In the 2003 movie Looney Tunes: Back in Action, Yosemite Sam is a bounty hunter employed by the Acme Corporation who was hired to finish off DJ Drake, Kate Houghton, Bugs Bunny, and Daffy Duck. In this film, he owns a casino in Las Vegas, which he calls Yosemite Sam's Wooden Nickel, and is accompanied by Nasty Canasta (from Drip-Along Daffy) and Cottontail Smith (from Super Rabbit).
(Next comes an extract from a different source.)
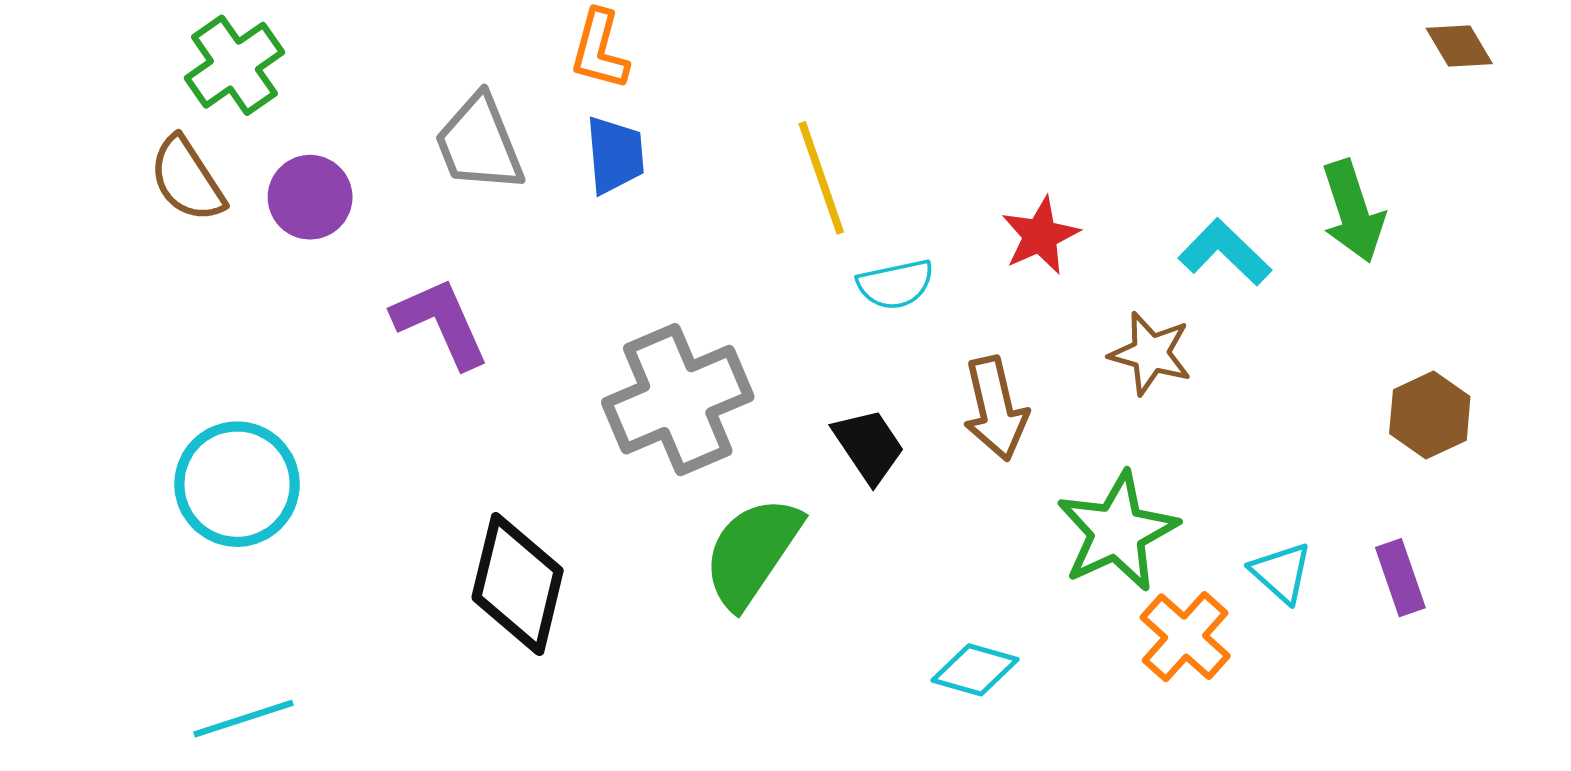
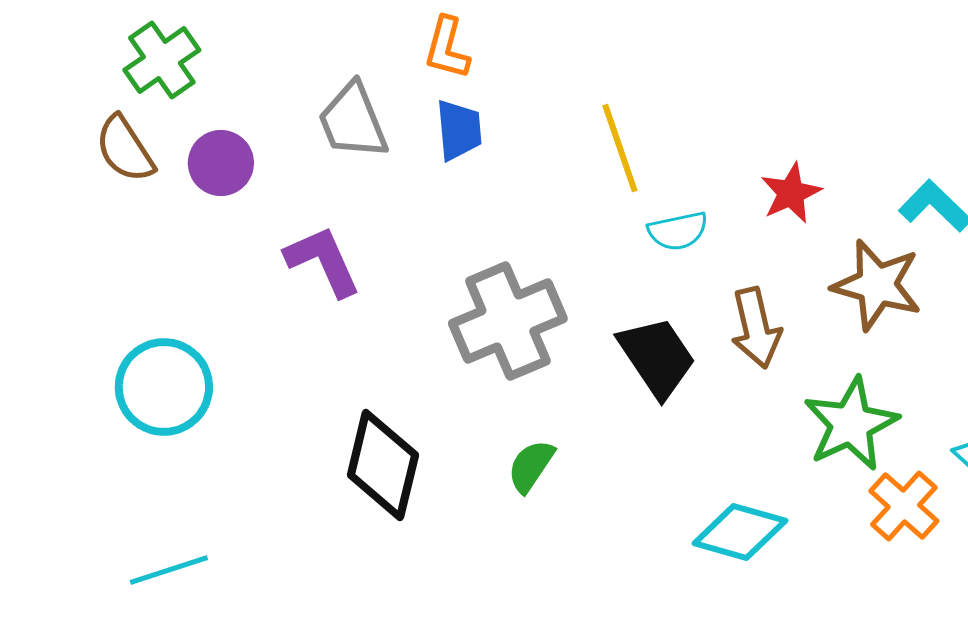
brown star: (1151, 353) -> (877, 285), size x1.4
black trapezoid: (869, 446) -> (657, 357), size x1.4
green semicircle: (752, 552) -> (531, 466), moved, size x0.6
cyan diamond: (975, 670) -> (740, 532), size x1.4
Sam makes a cameo appearance in Disney/Amblin's Who Framed Roger Rabbit, complete with his "biscuits" on fire. He also appears in the movie Space Jam as a player for the TOON SQUAD. In a memorable scene, he and Elmer Fudd shoot off the teeth of one of the Monstars while clad in Pulp Fiction-esque attire. In an earlier scene, when the Nerdlucks hold all the toons hostage, Sam sneaks up on the Nerdlucks, pointing his pistols at them, and orders them to release all the toons, only to have the Nerdlucks fire a laser pistol back at him, which leaves Sam naked and beardless as the phasers burned off his mustache.

Sam also plays the role of alien occasional guest villain K'chutha Sa'am (a parody of the Luxan Ka D'Argo from Farscape, and right in line with Sam's aggressive personality) on the Duck Dodgers animated series. He also appears in the video games Loons: The Fight for Fame, Taz: Wanted, Bugs Bunny Crazy Castle, Bugs Bunny: Rabbit Rampage, Bugs Bunny: Lost in Time, Bugs Bunny and Taz: Time Busters, Sheep, Dog, 'n' Wolf, Looney Tunes B-Ball, Daffy Duck in Hollywood and Loony Tunes: Back In Action the video game.

In Looney Tunes: Acme Arsenal, Yosemite Sam makes an appearance riding a railway cart on the Wild West level.

Voice

The role of Yosemite Sam was originated by the Warners' principal voiceman, Mel Blanc. In his autobiography, Blanc said he had a difficult time coming up with the voice. He tried giving Sam a small voice, but didn't feel that it worked. One day, he decided to simply yell at the top of his lungs, which was inspired by a fit of road rage he had that day. It fit perfectly with the blustery character, but also took a toll on Mel. He always made it a point to record Sam's lines at the end of a recording session so he wouldn't have to play other characters with a hoarse voice. In his final years, it was simply too much, and he passed along the role of Sam (and of Foghorn Leghorn, whose voice is similar) to others (most notably Joe Alaskey in Who Framed Roger Rabbit while Blanc did most of the other Looney Tunes roles in that movie). This makes Sam one of the few voices created by Blanc to be voiced by someone else during his lifetime. Blanc used a voice similar to Yosemite Sam's for Mr. Spacely on The Jetsons.